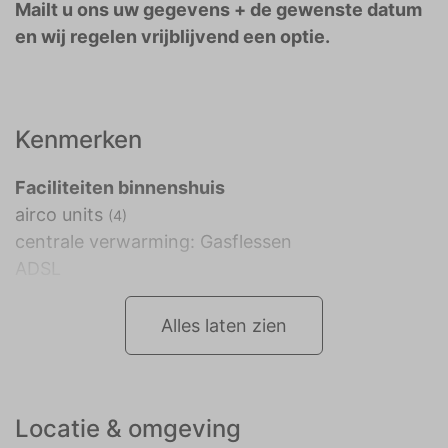
Mailt u ons uw gegevens + de gewenste datum
en wij regelen vrijblijvend een optie.
Kenmerken
Faciliteiten binnenshuis
airco units
(4)
centrale verwarming: Gasflessen
ADSL
Alles laten zien
Locatie & omgeving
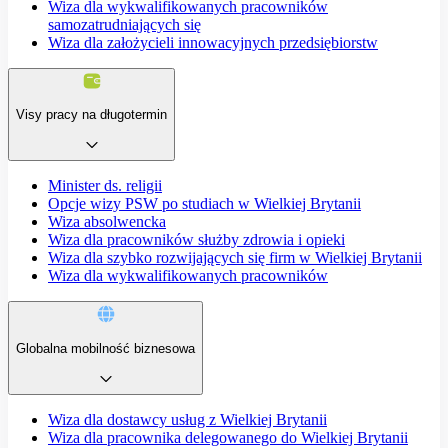
Wiza dla wykwalifikowanych pracowników
samozatrudniających się
Wiza dla założycieli innowacyjnych przedsiębiorstw
Visy pracy na długotermin
Minister ds. religii
Opcje wizy PSW po studiach w Wielkiej Brytanii
Wiza absolwencka
Wiza dla pracowników służby zdrowia i opieki
Wiza dla szybko rozwijających się firm w Wielkiej Brytanii
Wiza dla wykwalifikowanych pracowników
Globalna mobilność biznesowa
Wiza dla dostawcy usług z Wielkiej Brytanii
Wiza dla pracownika delegowanego do Wielkiej Brytanii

◆ ◆ ◆ ◆ ◆ ◆ ◆

*Description of the task*
Without the pictures, give back the entries exactly.

*Task answer*
Mailt u ons uw gegevens + de gewenste datum
en wij regelen vrijblijvend een optie.
Kenmerken
Faciliteiten binnenshuis
airco units
(4)
centrale verwarming: Gasflessen
ADSL
Alles laten zien
Locatie & omgeving
Wiza dla wykwalifikowanych pracowników
samozatrudniających się
Wiza dla założycieli innowacyjnych przedsiębiorstw
Visy pracy na długotermin
Minister ds. religii
Opcje wizy PSW po studiach w Wielkiej Brytanii
Wiza absolwencka
Wiza dla pracowników służby zdrowia i opieki
Wiza dla szybko rozwijających się firm w Wielkiej Brytanii
Wiza dla wykwalifikowanych pracowników
Globalna mobilność biznesowa
Wiza dla dostawcy usług z Wielkiej Brytanii
Wiza dla pracownika delegowanego do Wielkiej Brytanii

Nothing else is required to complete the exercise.